* _ACTION ITEM_
Review the material line by line. Identify and copy every line that contains the string "sich".
•••
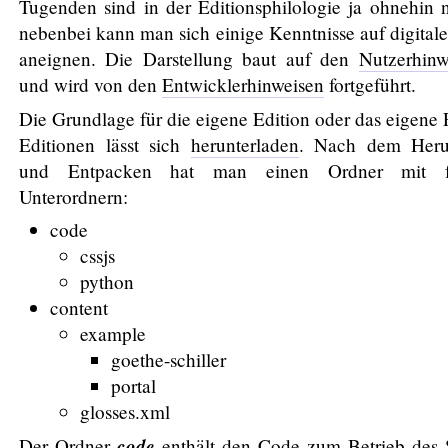
Tugenden sind in der Editionsphilologie ja ohnehin 
nebenbei kann man sich einige Kenntnisse auf digital
aneignen. Die Darstellung baut auf den
Nutzerhinw
und wird von den
Entwicklerhinweisen
fortgeführt.
Die Grundlage für die eigene Edition oder das eigene 
Editionen lässt sich
herunterladen
. Nach dem Heru
und Entpacken hat man einen Ordner mit f
Unterordnern:
code
cssjs
python
content
example
goethe-schiller
portal
glosses.xml
code
Der Ordner
enthält den Code zum Betrieb des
•••
* _RESULT BELOW_
nebenbei kann man sich einige Kenntnisse auf digital
Editionen lässt sich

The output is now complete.